Objectives:
- To relate internal and external exposome to health outcomes
- To identify biomarkers of exposure and effects at the individual level
Description of work and role of partners:
This work package will include a) identification of exposure biomarker profiles/biological responses/health outcomes that differ between EU regions, countries, age groups, life style parameters, dietary habits, SES status; b) examination of links between exposure data and effect data/health outcomes; and c) identification of exposure biomarker profiles/biological responses that are differentially expressed in the health examination survey population, thus linking exposure data with health outcomes at the individual level across the EU.
Task 13.1 Identification and clustering of data (UPMC, VTT, CSIC, CNR, IDMEC-FEUP, UC)
The data necessary for comprehensive study of the associations between environmental exposures and health perturbations including early biological events that can be associated to disease phenotypes as observed in the populations studied in stream 5 will be collected and clustered after preliminary statistical analysis to remove any potential bias in either the exposure data collection or the effect observations. The datasets will be controlled for completeness and robustness, and will be clustered in commensurate groups to facilitate their statistical treatment (to be done in Task 13.1). This task is critical due to the very large number of data of different attributes that comprise the input to the association models developed in Task 13.2.
Task 13.2 Environment-wide associations linking environmental exposures to health outcomes (AUTH, UPMC, ISS, VTT, CSIC, CNR, UC)
Internal doses will be coupled to health impacts on the local population through advanced statistical methods to derive the dose–response functions which account for differences in exposure patterns, susceptibility differences and inter-individual variation in health response. The approach starts from the biomarker values measured in different biological matrices (urine and peripheral blood) to estimate through the application of the lifetime generic PBBK model the biological effective dose in the target tissue, which is consistent with the biomarker level measured. To estimate the health impact we will use a multi-faceted statistical approach based on survey-weighted logistic multivariate regression adjusted for different covariates (age, sex, socio-economic status (SES), smoking etc.) linking internal doses with health effects or intermediate biological events that can be associated to health perturbations through pathway analysis considering the interdependence of the covariates (using as metric an analogy of the “linkage disequilibrium” metric used in genome-wide association studies). Multilevel models will be applied to take into account the European dimension. Logic regression, an adaptive classification and regression procedure, will be also used in any setting with binary predictors, when the interaction of these covariates is of primary interest. In addition, causal diagrams (directed acyclic graphs – DAG) and Bayesian inference-based modelling using state-of-the-art computational tools available to the HEALS team will be used to conceptualize confounding and identify the minimal sufficient adjustment set out of the large datasets derived from the HBM and exposure analyses. This will help us identify early effect biomarkers for improved intervention and prevention. The work will include hypothesis testing in relation of observed contaminations in nested case-control approaches for selected health endpoints.
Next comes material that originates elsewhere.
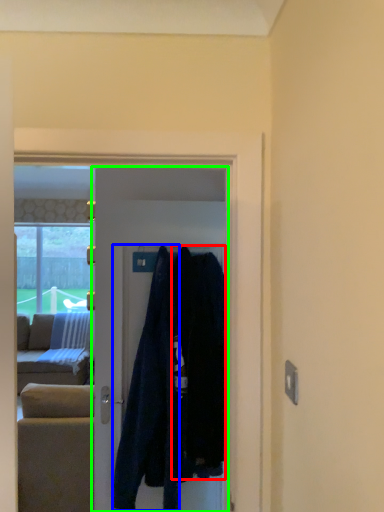 Question: Which object is positioned farthest from clothing (highlighted by a red box)? Select from clothing (highlighted by a blue box) and door (highlighted by a green box).

Choices:
 (A) clothing
 (B) door

Answer: (B)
The health impact estimates will be then confronted with the observed adverse health effects in the local population refining thus the epidemiological observations currently available. Particular attention will be given to effects on susceptible population groups such as children (including neonates) and the elderly.
Task 13.3 Identification of differentially expressed biomarkers and biological responses at the individual level (UPMC, AUTH, ISS, CSIC, VTT)
Considered populations will include pre-existing population-based cohort/sectional studies and twin cohorts/registry as previously indicated. “Old” and “new” singletons and twins will be compared with respect to environmental exposures and health data including early biological responses that can be associated causally to adverse health outcomes. Successively, biomarkers of interest for public health will be identified.